Other community service projects that we have participated in over the years include:

Sponsoring a family at Christmas
Ebony Pages contacted Social Services to be assigned a family to support at Christmas. We were assigned a family of a mother and her two teenaged children. We provided them with a hearty Christmas meal and items off their clothing wishlist. Several members went to the house to present the items to the family and share with them in the Holiday spirit.

Supporting a mother and newborn at Christmas
One year at Christmas, we were presented an opportunity to work with a young mother and her new baby. This young lady had gotten pregnant while in college. She was not able to continue in college and had no other place to live, so she was living in an area home for young ladies such as herself. We were able to present her and the baby with items that they needed. The young lady told us that this was the best Christmas that she had ever had. One of our members continued to stay in contact with the young lady for several months afterward.

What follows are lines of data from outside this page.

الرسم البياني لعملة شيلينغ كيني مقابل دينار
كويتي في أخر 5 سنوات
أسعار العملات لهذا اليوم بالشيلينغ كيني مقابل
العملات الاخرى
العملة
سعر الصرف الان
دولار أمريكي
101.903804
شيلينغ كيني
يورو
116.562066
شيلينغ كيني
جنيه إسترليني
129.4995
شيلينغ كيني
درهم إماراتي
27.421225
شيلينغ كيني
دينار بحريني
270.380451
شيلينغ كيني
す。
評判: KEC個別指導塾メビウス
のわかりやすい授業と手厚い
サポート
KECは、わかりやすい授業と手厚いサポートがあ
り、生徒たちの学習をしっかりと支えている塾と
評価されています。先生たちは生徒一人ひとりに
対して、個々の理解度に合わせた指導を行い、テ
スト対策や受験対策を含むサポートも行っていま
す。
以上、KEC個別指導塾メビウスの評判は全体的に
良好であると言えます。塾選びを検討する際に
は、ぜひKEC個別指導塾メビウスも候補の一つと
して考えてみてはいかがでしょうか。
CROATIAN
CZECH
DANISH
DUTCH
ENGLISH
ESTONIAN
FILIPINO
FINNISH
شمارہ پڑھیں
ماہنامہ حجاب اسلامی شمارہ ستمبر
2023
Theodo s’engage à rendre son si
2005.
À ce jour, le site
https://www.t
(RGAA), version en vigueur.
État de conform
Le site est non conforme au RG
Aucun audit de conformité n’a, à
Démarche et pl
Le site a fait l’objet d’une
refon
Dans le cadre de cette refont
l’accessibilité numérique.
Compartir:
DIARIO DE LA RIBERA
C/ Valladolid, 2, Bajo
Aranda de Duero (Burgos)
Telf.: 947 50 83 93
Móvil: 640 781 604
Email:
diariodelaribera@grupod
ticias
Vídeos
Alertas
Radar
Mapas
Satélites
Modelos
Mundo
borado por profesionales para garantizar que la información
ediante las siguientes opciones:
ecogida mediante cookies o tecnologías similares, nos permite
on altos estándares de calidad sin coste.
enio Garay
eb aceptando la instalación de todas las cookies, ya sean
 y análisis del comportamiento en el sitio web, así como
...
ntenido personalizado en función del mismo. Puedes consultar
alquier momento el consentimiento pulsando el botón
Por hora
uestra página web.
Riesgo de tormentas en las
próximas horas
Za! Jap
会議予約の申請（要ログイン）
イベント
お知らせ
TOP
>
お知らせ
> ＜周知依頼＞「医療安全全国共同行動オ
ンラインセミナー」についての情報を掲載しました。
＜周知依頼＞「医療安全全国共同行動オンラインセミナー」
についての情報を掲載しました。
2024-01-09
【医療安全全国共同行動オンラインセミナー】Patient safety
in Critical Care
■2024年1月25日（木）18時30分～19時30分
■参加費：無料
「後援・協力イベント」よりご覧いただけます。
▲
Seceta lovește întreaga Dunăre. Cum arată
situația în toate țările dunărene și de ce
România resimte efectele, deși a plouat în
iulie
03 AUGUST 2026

Women's Prison Book Project
Through our website, we were contacted by the Women's Prison Book Project. They provide books to women in prison. They specifically reached out to us because they needed books written by African-American authors. They said that there was a need for those books in their program. Our members were able to pull together a large collection to send to them. The only stipulation was that the books had to be paperbacks. If you are interested in helping this worthwhile project, please contact:

Women's Prison Book Project
C/O Arise Bookstore
2441 Lyndale Avenue S.
Minneapolis, MN 55405


Wrapping books at Barnes & Noble
We were made aware that clubs and organizations were allowed to participate in fundraising efforts by wrapping books at Barnes & Noble bookstores. This is a simple activity that allows us to raise money to support our community service projects. Barnes & Noble supplies the paper, tape, scissors, ribbons, etc. All Barnes & Noble customers can have their purchases wrapped for free. They are not required to pay and you, as the volunteer, are not allowed to ask for donations or ask folks to have their books wrapped. You are allowed to have a sign and/or pamphlet to explain what your organization does. Most folks will leave a small donation for the wrapping service. It's a way for us to present ourselves and promote literacy in our community.